Ed Levy: George, we're not privy, necessarily, to what our competitors are doing. And so I think we would prefer to withhold judgment in terms of what they're going to do and whether they're going to sail their vessels or not.

It is the case in Canada that our competitors have scrapped vessels within the River Class market. That has occurred as we had previously indicated to our shareholders that it would occur. It has now occurred, and so the available capacity in the Canadian market within the River Class market has shrunk relative to prior years.

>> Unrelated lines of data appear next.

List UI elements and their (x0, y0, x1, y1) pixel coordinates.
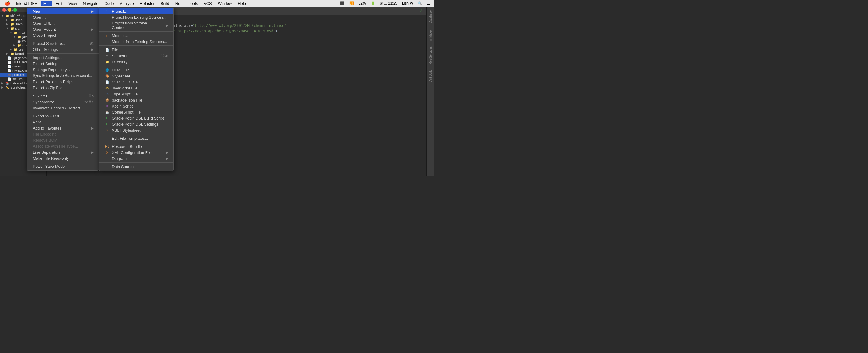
separator (99, 142, 173, 142)
menu-print[interactable]: Print... (27, 119, 98, 125)
menu-module-existing[interactable]: Module from Existing Sources... (99, 38, 173, 44)
menubar-navigate[interactable]: Navigate (81, 1, 101, 6)
menubar-build[interactable]: Build (158, 1, 172, 6)
menu-pvcs-label: Project from Version Control... (112, 21, 164, 30)
menu-sync-jb[interactable]: Sync Settings to JetBrains Account... (27, 73, 98, 78)
html-icon: 🌐 (105, 68, 110, 72)
menu-xml-config[interactable]: X XML Configuration File ▶ (99, 150, 173, 155)
menubar-intellij[interactable]: IntelliJ IDEA (13, 1, 40, 6)
menu-project-vcs[interactable]: Project from Version Control... ▶ (99, 20, 173, 30)
menu-html[interactable]: 🌐 HTML File (99, 67, 173, 73)
menu-open-recent[interactable]: Open Recent ▶ (27, 26, 98, 32)
menu-stylesheet[interactable]: 🎨 Stylesheet (99, 73, 173, 79)
menu-coffee[interactable]: ☕ CoffeeScript File (99, 109, 173, 115)
menu-close-project[interactable]: Close Project (27, 32, 98, 38)
wifi-icon: 📶 (348, 1, 355, 5)
menubar-file[interactable]: File (41, 1, 52, 6)
menu-settings-repo[interactable]: Settings Repository... (27, 67, 98, 73)
maximize-button[interactable] (13, 8, 17, 12)
menu-kotlin[interactable]: K Kotlin Script (99, 103, 173, 109)
menu-export-html[interactable]: Export to HTML... (27, 113, 98, 119)
menu-eh-label: Export to HTML... (33, 114, 64, 118)
tool-restservices[interactable]: RestServices (428, 44, 433, 67)
menu-gradle-build[interactable]: G Gradle Kotlin DSL Build Script (99, 115, 173, 121)
menu-open-url[interactable]: Open URL... (27, 20, 98, 26)
menu-pe-label: Project from Existing Sources... (112, 15, 166, 20)
menubar-tools[interactable]: Tools (186, 1, 200, 6)
separator (27, 53, 98, 54)
menu-diagram[interactable]: Diagram ▶ (99, 155, 173, 161)
menu-ts[interactable]: TS TypeScript File (99, 91, 173, 97)
menu-export-eclipse[interactable]: Export Project to Eclipse... (27, 78, 98, 85)
close-button[interactable] (2, 8, 6, 12)
menu-save-all[interactable]: Save All ⌘S (27, 93, 98, 99)
folder-icon: 📁 (13, 48, 18, 51)
menu-synchronize[interactable]: Synchronize ⌥⌘Y (27, 99, 98, 105)
menu-edit-templates[interactable]: Edit File Templates... (99, 135, 173, 141)
expand-arrow: ▼ (6, 27, 9, 30)
menu-af-label: Add to Favorites (33, 126, 61, 130)
tool-antbuild[interactable]: Ant Build (428, 67, 433, 84)
menu-project-existing[interactable]: Project from Existing Sources... (99, 14, 173, 20)
menu-os-label: Other Settings (33, 47, 58, 52)
menu-add-favorites[interactable]: Add to Favorites ▶ (27, 125, 98, 131)
scratch-icon: ✏️ (5, 86, 9, 89)
folder-icon: 📁 (17, 44, 22, 47)
menu-ps-label: Project Structure... (33, 41, 65, 46)
menubar-refactor[interactable]: Refactor (137, 1, 157, 6)
menu-file[interactable]: 📄 File (99, 47, 173, 53)
menu-export-zip[interactable]: Export to Zip File... (27, 85, 98, 91)
menu-directory[interactable]: 📁 Directory (99, 59, 173, 65)
menubar-run[interactable]: Run (173, 1, 185, 6)
menu-icon[interactable]: ☰ (426, 1, 432, 5)
menu-open[interactable]: Open... (27, 14, 98, 20)
tool-maven[interactable]: m Maven (428, 26, 433, 43)
file-menu[interactable]: New ▶ Open... Open URL... Open Recent ▶ … (27, 7, 99, 171)
folder-icon: 📁 (10, 19, 14, 22)
submenu-arrow: ▶ (91, 151, 94, 154)
menubar-analyze[interactable]: Analyze (118, 1, 136, 6)
menubar-view[interactable]: View (66, 1, 79, 6)
menu-fe-label: File Encoding (33, 132, 57, 136)
new-submenu[interactable]: 🗂 Project... Project from Existing Sourc… (99, 7, 174, 171)
menu-cfml[interactable]: 📄 CFML/CFC file (99, 79, 173, 85)
menubar-window[interactable]: Window (216, 1, 234, 6)
menu-line-sep[interactable]: Line Separators ▶ (27, 149, 98, 155)
menu-associate: Associate with File Type... (27, 143, 98, 149)
file-icon: 📄 (105, 47, 110, 52)
menu-rb-label: Remove BOM (33, 138, 58, 142)
menu-import-settings[interactable]: Import Settings... (27, 55, 98, 61)
menu-package-json[interactable]: 📦 package.json File (99, 97, 173, 103)
separator (27, 92, 98, 92)
menu-gradle-settings[interactable]: G Gradle Kotlin DSL Settings (99, 121, 173, 127)
menu-other-settings[interactable]: Other Settings ▶ (27, 46, 98, 53)
menu-project[interactable]: 🗂 Project... (99, 8, 173, 14)
menu-project-structure[interactable]: Project Structure... ⌘; (27, 40, 98, 46)
menubar-help[interactable]: Help (236, 1, 248, 6)
menu-resource-bundle[interactable]: RB Resource Bundle (99, 143, 173, 150)
search-icon[interactable]: 🔍 (416, 1, 424, 5)
menu-module-label: Module... (112, 33, 128, 38)
menubar: 🍎 IntelliJ IDEA File Edit View Navigate … (0, 0, 434, 7)
menubar-edit[interactable]: Edit (53, 1, 65, 6)
menubar-vcs[interactable]: VCS (201, 1, 214, 6)
menu-power-save[interactable]: Power Save Mode (27, 163, 98, 169)
menu-xslt[interactable]: X XSLT Stylesheet (99, 127, 173, 133)
menu-datasource[interactable]: Data Source (99, 164, 173, 169)
menu-invalidate-caches[interactable]: Invalidate Caches / Restart... (27, 105, 98, 111)
username: Ljshllw (401, 1, 414, 5)
menubar-code[interactable]: Code (102, 1, 116, 6)
menu-make-readonly[interactable]: Make File Read-only (27, 155, 98, 161)
ts-icon: TS (105, 92, 110, 96)
icon-empty (105, 15, 110, 19)
apple-menu[interactable]: 🍎 (2, 1, 12, 6)
menu-module[interactable]: ◻ Module... (99, 33, 173, 38)
menu-js[interactable]: JS JavaScript File (99, 85, 173, 91)
menu-new[interactable]: New ▶ (27, 8, 98, 14)
notification-icon: ⬛ (339, 1, 346, 5)
menu-export-settings[interactable]: Export Settings... (27, 61, 98, 67)
minimize-button[interactable] (8, 8, 11, 12)
menu-open-url-label: Open URL... (33, 21, 55, 26)
tool-database[interactable]: Database (428, 8, 433, 26)
menu-scratch-file[interactable]: ✏ Scratch File ⇧⌘N (99, 53, 173, 59)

Laurence Levy: George, I would highlight that as we've indicated in our presentations, we continue to believe that our operating cost structure is lower than that of our competitors. And, obviously that gives us a strategic advantage and you're seeing that play out in the marketplace.

George Melas: Okay. Let me ask that question slightly differently. Given that you're pretty much fully booked for the sailing season, if their ships -- let's take American steamships, if they do sail or not, how much of a difference does that make to your results?

Laurence Levy: We don't believe it will impact us one way or another. Our business, as you highlighted, is fully committed for this coming year. We have very good visibility. Quite frankly irrelevant of what our competitors do at this point.
 
 
 

 
 
Ed Levy: I think it's a difference, George, it goes back to this notion that all of our business is contractual versus spot. And so to the extent that incremental capacity comes on in the market, it doesn't change the contractual nature of our customer relations.

George Melas: Okay.

Scott Bravener: Just to add to that, George, the vessels that haven't been sailing are largely tied to the steel industry. As you are aware, we do not have a lot of exposure to the steel industry. But with a fairly robust uptick in that industry, if they were to sail, we expect that that's where they will be dedicated to.

George Melas: Okay, thank you.

Operator: At this time we have no further questions.

Laurence Levy: Okay. Well, we thank you all for participating on today's call about Rand. We're very pleased about this growth in our Company, and we look forward to keeping you apprised as Rand continues to build and grow for the benefit of all our employees, customers and shareholders. Thank you all.

Operator: Thank you. This concludes today's conference call. You may now disconnect.